Toleransi yang menjadi basis utama pendidikan perdamaian Gus Dur tidak lahir dengan mudah
begitu saja. Ia terbentuk oleh ekspedisi intelektualnya yang panjang. Wahid tumbuh di lingkungan
pesantrenm tradisional Tebuireng Jombang, Krapyak Yogyakarta, dan Tegalrejo Magelang. Dari
ketiga pesantren tersebut, Gus Dur menimba disiplin keilmuan Islam tradisional seperti fiqih, tafsir
al-Qur’an, hadits, tasawuf, dan sebagainya. Dalam pendidikan pesantren Nahdlatul Ulama (NU) pada
umumnya, toleransi merupakan ajaran yang kerap disuguhkan oleh para kiai sehingga tertanam di
hati para santri sebagai peserta didik. (Irwan Masduqi, 2011: 135)
Wahid menemukan prinsip toleransi yang diserap dari hadits Nabi bahwa pencari kebenaran
hukum akan mendapatkan dua pahala jika benar dan mendapatkan satu pahala jika salah (man
ijtahada fa asaaba fa lahu ajrani fa man ijtahada fa akhta’a fa lahu ajrun wahidan). Pencari
kebenaran diberika reward oleh Tuhan meskipun dia salah. Oleh karena itu, semua pendapat
atau pemahaman keagamaan harus dihargai dan tidak boleh diberangus, apalagi dinilai sesat
dan menyesatkan.
Pendidikan pesantren mengajarkan kepada Gus Dur jargon toleransi Al-Syaf’i: “Pendapat kami benar
tetapi mungkin salah, sedangkan pendapat kalian salah tetapi mungkin benar.” (ra’yuna sawabun
yahtamilu al-khata’ wa ra’yu ghayrina khata’un yahtamilu al-sawab). Ungkapan Imam Syafi’I ini
menandaskan bahwa kebenaran pemikiran manusia tidaklah absolut, karena itu tidak boleh merasa
benar sendiri sembari menyesatkan pendapat orang lain. Gus Dur sangat tidak suka dengan sikap
dogmatis dan fanatic yang – meminjam istilahnya – sering “main mutlak-mutlakan”.
Nampaknya Gus Dur belajar banyak dari Al-Syafi’i tentang prinsip toleransi yang terbangun dari
kerendahan hati yang di dalamnya terdapat pengakuan kemungkinan salah pada diri sendiri.

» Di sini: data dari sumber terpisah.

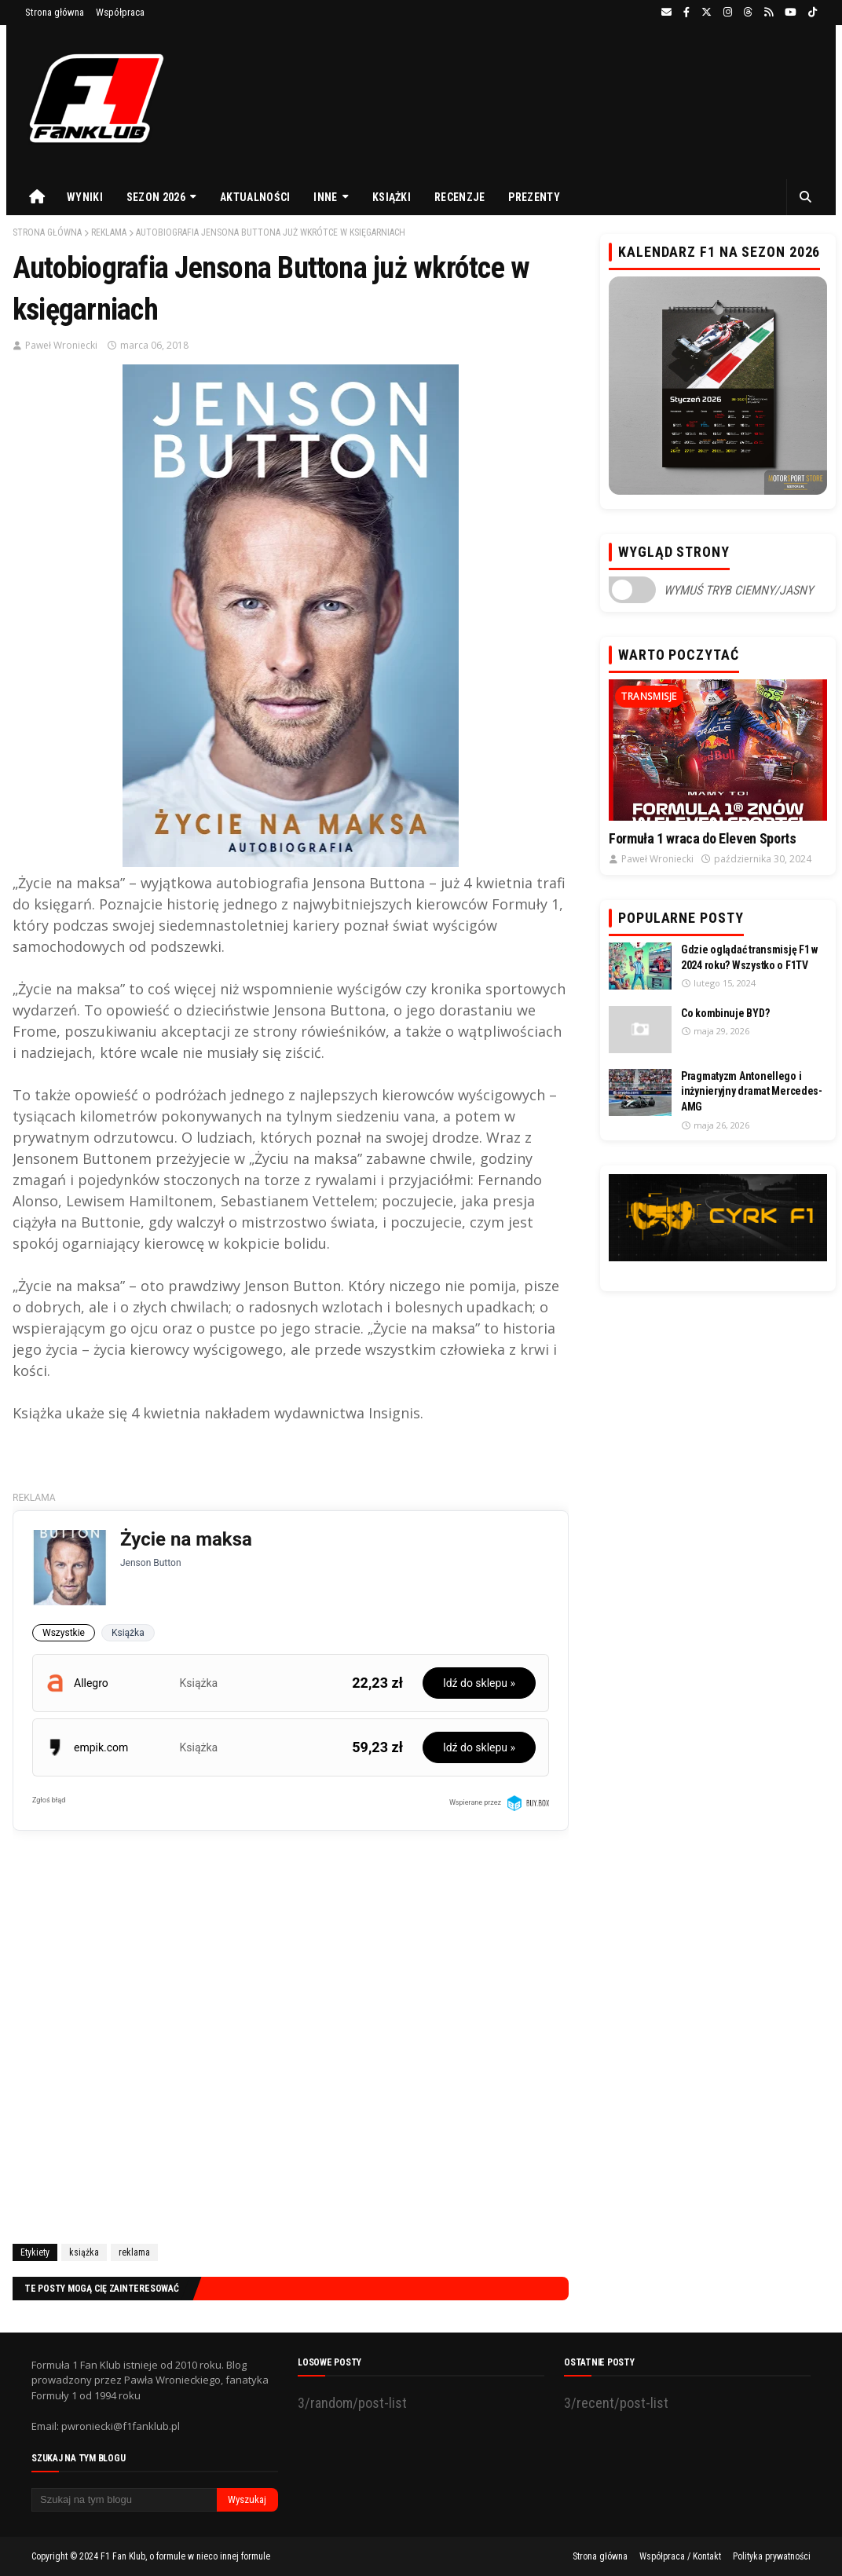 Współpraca (120, 12)
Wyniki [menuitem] (85, 197)
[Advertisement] (291, 2056)
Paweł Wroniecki (61, 345)
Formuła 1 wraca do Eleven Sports (702, 838)
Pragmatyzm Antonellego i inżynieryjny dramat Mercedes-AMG (751, 1091)
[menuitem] (37, 197)
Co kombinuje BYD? (725, 1013)
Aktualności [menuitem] (255, 197)
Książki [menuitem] (391, 197)
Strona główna (54, 12)
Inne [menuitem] (325, 197)
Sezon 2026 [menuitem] (155, 197)
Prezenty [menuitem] (533, 197)
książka (84, 2252)
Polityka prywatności (772, 2556)
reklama (108, 232)
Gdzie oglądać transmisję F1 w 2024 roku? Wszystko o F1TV (749, 957)
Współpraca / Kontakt (680, 2556)
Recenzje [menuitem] (459, 197)
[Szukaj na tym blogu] (124, 2500) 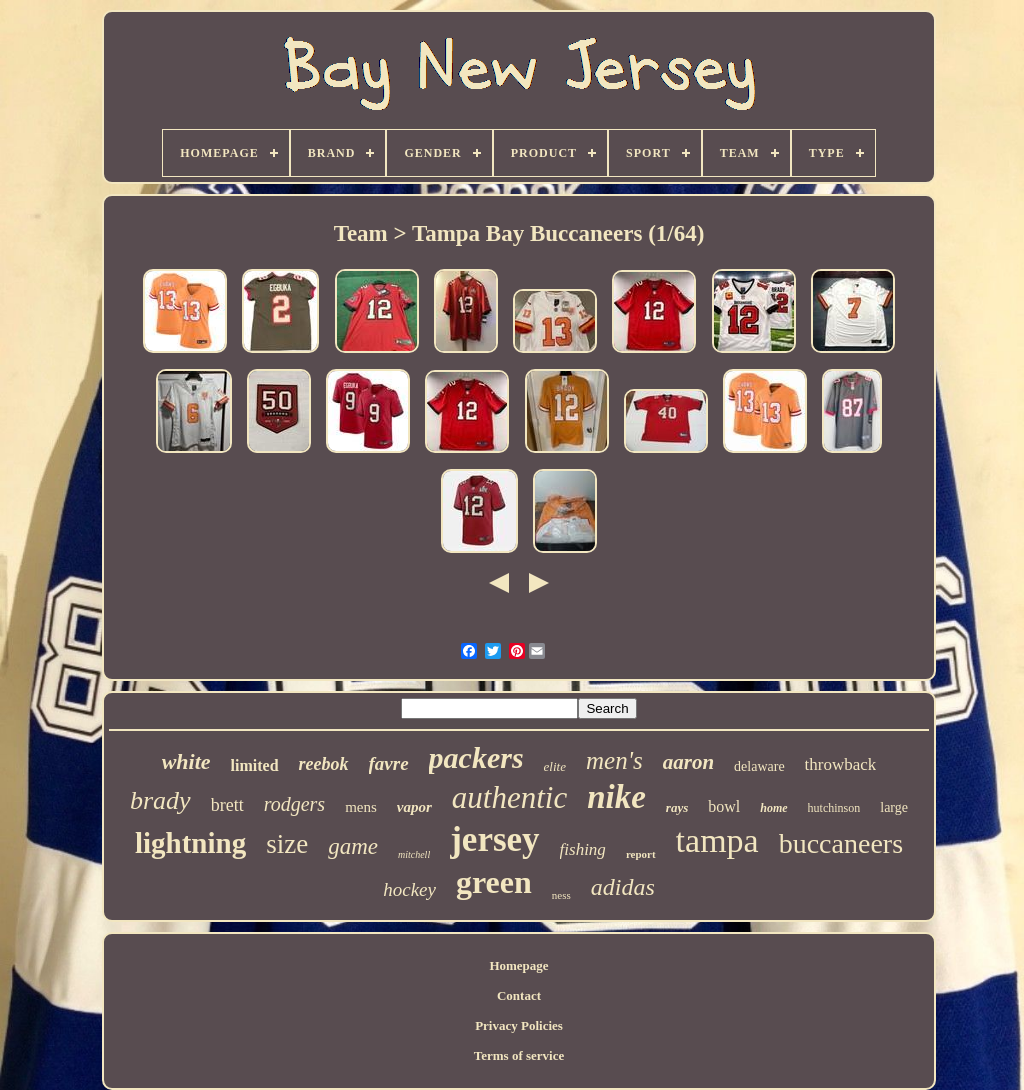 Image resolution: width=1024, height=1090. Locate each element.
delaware (759, 766)
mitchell (414, 854)
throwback (841, 764)
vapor (414, 807)
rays (677, 807)
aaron (688, 762)
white (186, 761)
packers (476, 757)
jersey (494, 839)
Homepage (518, 965)
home (773, 808)
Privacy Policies (519, 1025)
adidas (623, 887)
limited (255, 765)
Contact (519, 995)
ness (561, 895)
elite (555, 766)
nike (616, 797)
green (494, 882)
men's (614, 760)
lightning (190, 843)
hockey (409, 889)
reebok (324, 764)
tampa (717, 840)
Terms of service (519, 1055)
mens (361, 807)
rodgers (294, 804)
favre (389, 763)
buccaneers (841, 843)
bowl (724, 806)
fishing (583, 849)
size (287, 844)
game (353, 846)
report (641, 854)
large (894, 807)
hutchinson (834, 808)
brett (227, 805)
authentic (509, 797)
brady (160, 800) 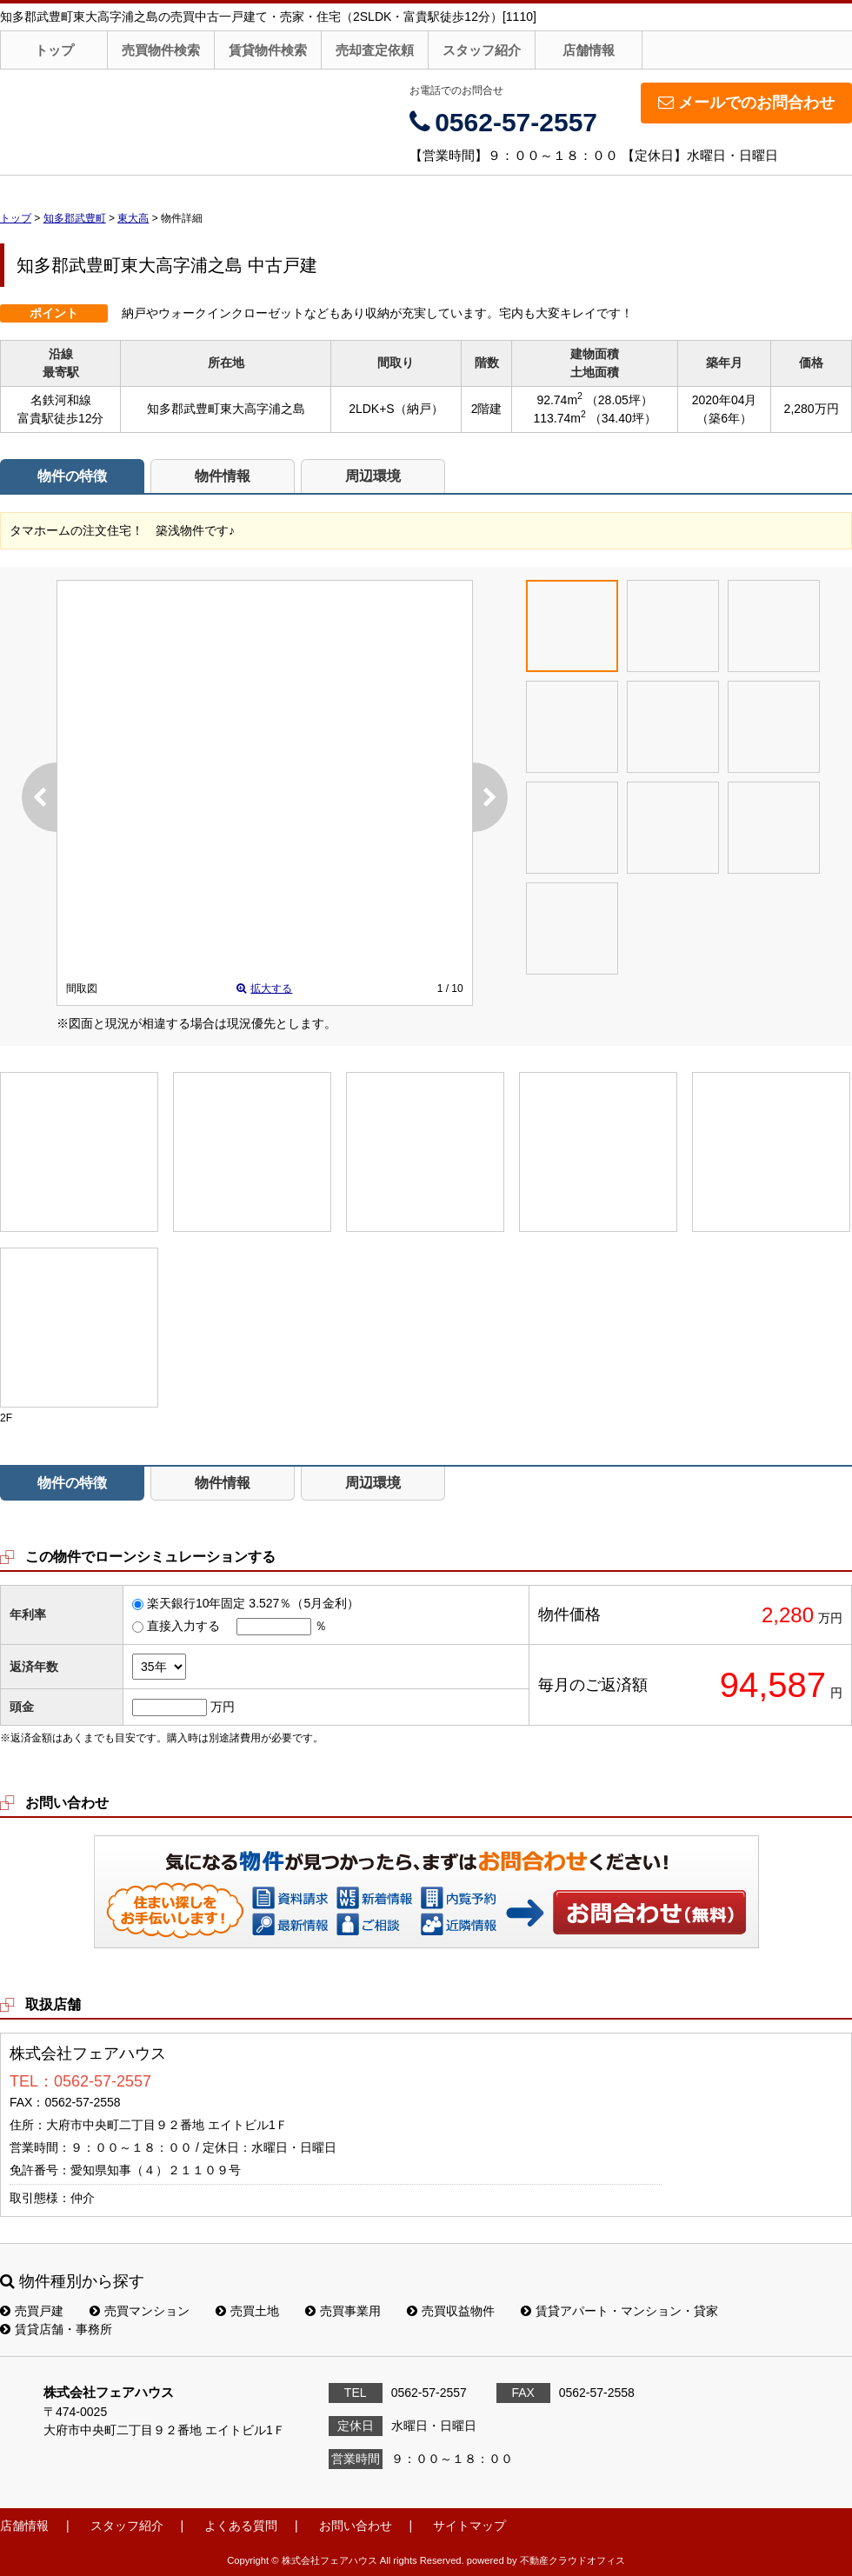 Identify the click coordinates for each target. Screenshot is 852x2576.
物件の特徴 (72, 476)
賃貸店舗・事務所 (56, 2329)
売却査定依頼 (375, 50)
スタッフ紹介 (482, 50)
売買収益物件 (451, 2311)
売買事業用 (343, 2311)
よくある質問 (240, 2526)
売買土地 (247, 2311)
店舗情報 (588, 50)
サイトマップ (469, 2526)
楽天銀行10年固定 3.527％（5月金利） (253, 1603)
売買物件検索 (161, 50)
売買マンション (140, 2311)
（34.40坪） (622, 418)
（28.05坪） (619, 400)
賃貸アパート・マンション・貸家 (619, 2311)
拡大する (264, 988)
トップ (54, 50)
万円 (222, 1707)
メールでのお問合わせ (746, 102)
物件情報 (222, 476)
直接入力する (183, 1626)
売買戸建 (31, 2311)
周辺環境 (373, 476)
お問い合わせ (650, 1912)
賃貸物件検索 (268, 50) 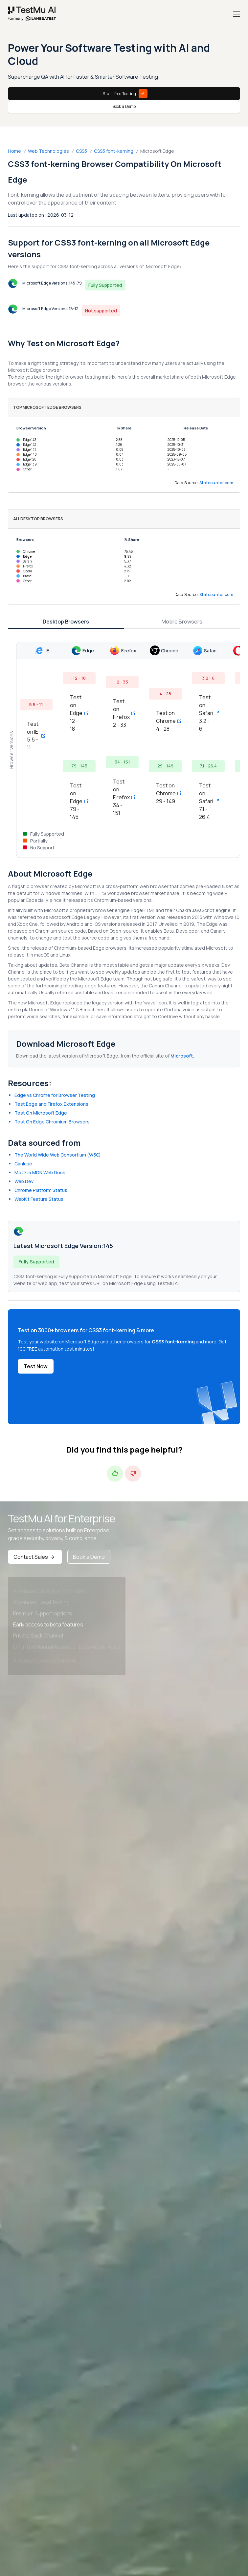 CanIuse (23, 1163)
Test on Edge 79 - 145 (79, 801)
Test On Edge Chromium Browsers (52, 1122)
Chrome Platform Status (40, 1190)
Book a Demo (124, 106)
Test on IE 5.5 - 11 (36, 735)
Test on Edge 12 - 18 (79, 713)
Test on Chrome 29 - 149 (165, 793)
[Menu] (236, 14)
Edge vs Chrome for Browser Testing (54, 1095)
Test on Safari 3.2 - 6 (208, 713)
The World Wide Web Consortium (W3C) (57, 1155)
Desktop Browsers (66, 621)
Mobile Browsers (182, 621)
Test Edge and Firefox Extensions (51, 1104)
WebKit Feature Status (38, 1199)
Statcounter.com (216, 482)
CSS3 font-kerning (113, 151)
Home (14, 151)
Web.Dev (24, 1181)
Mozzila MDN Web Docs (39, 1172)
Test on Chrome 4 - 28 (165, 720)
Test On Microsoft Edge (40, 1113)
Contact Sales (34, 1556)
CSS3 (81, 151)
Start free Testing (124, 93)
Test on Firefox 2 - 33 (122, 713)
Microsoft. (182, 1056)
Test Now (36, 1366)
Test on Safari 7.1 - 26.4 (208, 801)
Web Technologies (48, 151)
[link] (32, 14)
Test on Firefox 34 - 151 (122, 797) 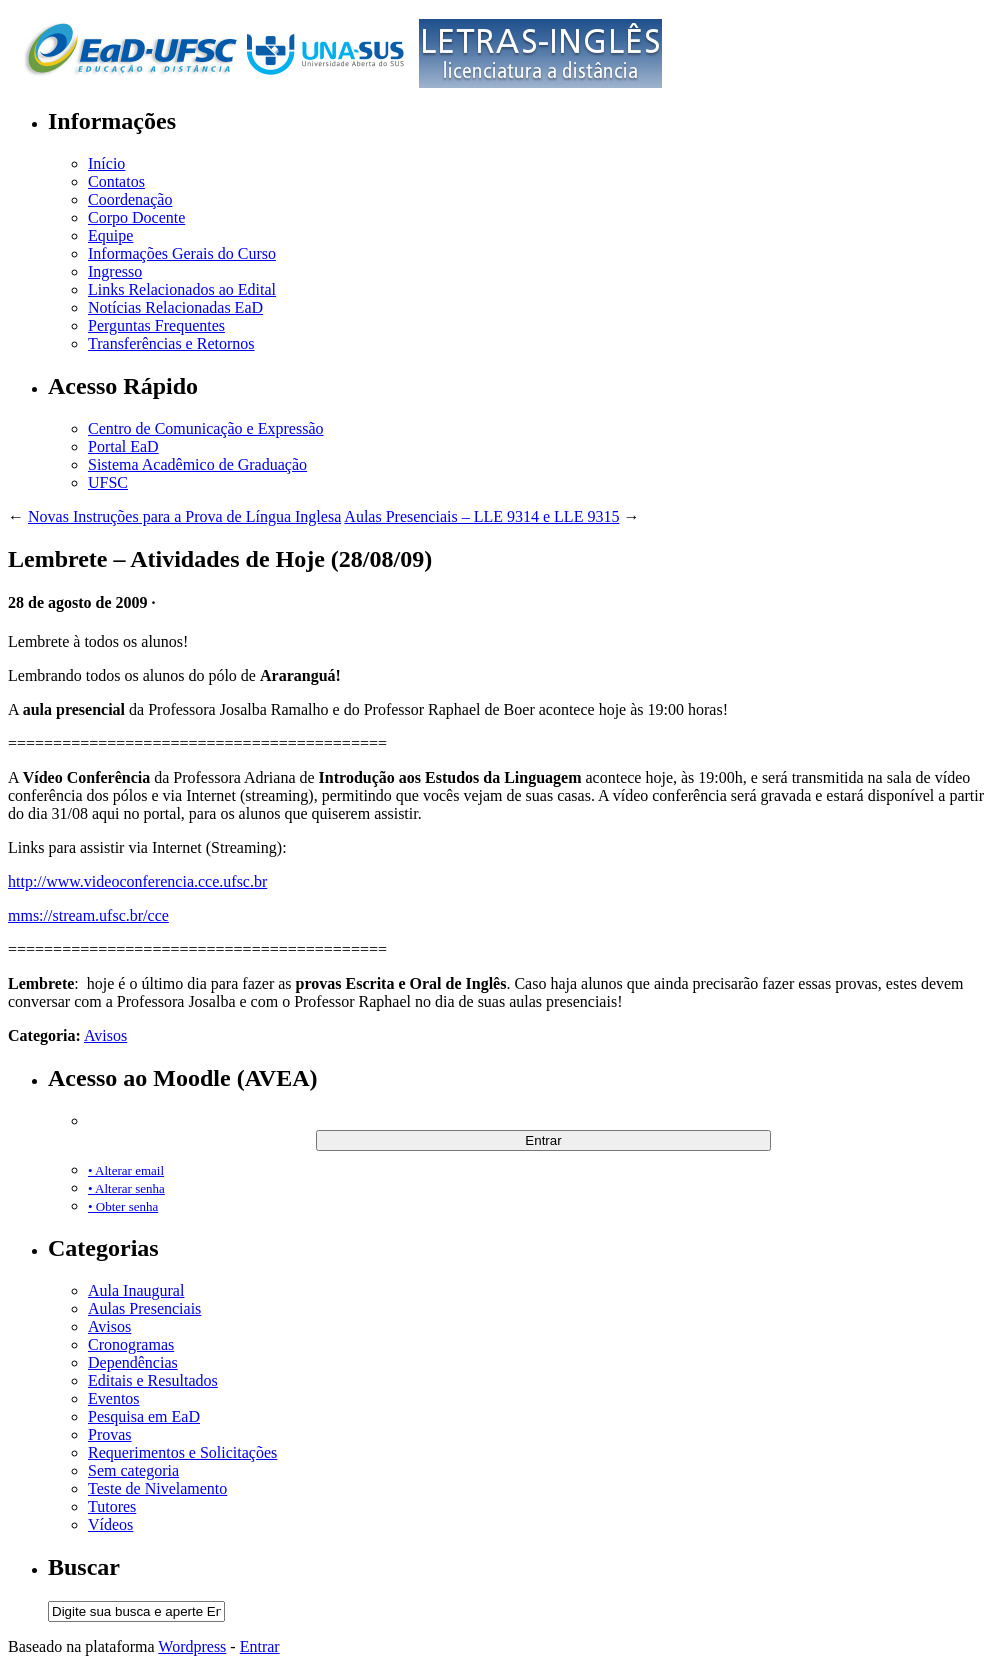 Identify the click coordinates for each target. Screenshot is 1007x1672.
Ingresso (115, 271)
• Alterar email (126, 1170)
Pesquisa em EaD (144, 1416)
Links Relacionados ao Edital (182, 289)
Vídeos (110, 1524)
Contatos (116, 181)
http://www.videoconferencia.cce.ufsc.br (137, 881)
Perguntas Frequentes (156, 325)
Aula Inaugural (136, 1290)
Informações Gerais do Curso (182, 253)
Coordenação (130, 199)
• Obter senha (123, 1206)
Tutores (112, 1506)
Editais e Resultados (153, 1380)
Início (106, 163)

Selain disiplin fiqih, sufisme juga menempati posisi sentral yang mengajarkan budaya toleransi di
lingkungan pesantren. Nuansa sufistik yang kental di pesantren juga memengaruhi pandangan
pluralistic dan toleran Wahid. Sufisme mengajarkan toleransi, moderatisme, koeksistensi, dan nilai-
nilai humanistic lainnya. Hal ini karena pandangan metafisik dalam sufieme mengimplikasikan
bahwa terdapat kesatuan di antara semua hal yang eksis.
Sedangkan perbedaan, kebhinekaan, dan pertentangan antara kelompok manusia dan semua hal
yang eksis hanyalah ilusi. Jika keragaman hanyalah ilusi, maka perbedaan di antara manusia, adat
sistiadat, dan budaya juga bersifat superfisial. Oleh sebab itu, sufisme mengajarkan sikap rendah hati
dan menghormati perbedaan. (Masduqi: 135-136). Penghormatan terhadap perbedaan inilah yang
menjadi basis kedua dalam pendidikan perdamaian ala Gus Dur.
Sikap-sikap toleran dan pluralis Gus Dur berakar dari penghayatan terhadap teks-teks inklusif al-
Qur’an, Allah berfirman bahwa “Tidak ada paksaan dalam agama.” (QS. Al-Baqarah [2]: 256).
“Untukmu agamamu dan untukku agamaku.” (QS. Al-Kafirun [109]: 6). “Jikalau Tuhanmu
menghendaki, tentu Dia menjadikan manusia umat yang satu, tetapi mereka senantiasa
berselisih pendapat.” (QS. Hud [11]: 119). Ayat-ayat toleransi ini kerap dikutip oleh Gus Dur
dalam esai-esai dan ceramah-ceramahnya.

Dalam hal pendidikan perdamaian itu sendiri ayat paling fundamental yang kerap dikutip oleh Gus
Dur adalah QS. Al-Hujarat [49]: 13 yang juga menjadi spirit multikulturalisme dalam al-Qur’an. Entah
sudah berapa kali Gus Dur mengulang-ulang ayat ini dalam berbagai ceramahnya. Ia begitu
menghayati ayat ini secara mendalam dan semakin yakin bahwa kebhinekaan suku dan bangsa
bukan untuk saling berperang, melainkan untuk saling mengenal dalam dialog antarbudaya dan
peradaban.
Ayat tersebut ditafsirkan oleh Gus Dur sebagai prinsip Bhineka Tunggal Ika. Prinsip ini pulalah yang
menjadi basis ketiga bagi pendidikan perdamaian Sang Guru Bangsa yang telah meninggalkan kita
enam tahun silam.
Ahmad Nurcholish, penulis buku “Peace Education & Pendidikan Perdamaian Gus Dur” (Elexmedia,
2015)
Tulisan ini pernah dimuat di icrp-online.org pada 3 Desember 2015
Pendidikan perdamaian seperti digagas oleh Kiai Abdurrahman Wahid atau Gus Dur,
Pendidikan Perdamaian bukan saja soal perdamaian itu sendiri sebagai konsep,
sebagai ide melainkan bagaimana gagasan dan konsep tentang perdamaian itu
disebarkan, ditanam, dipupuk, dan ditumbuhkan di tengah-tengah masyarakat.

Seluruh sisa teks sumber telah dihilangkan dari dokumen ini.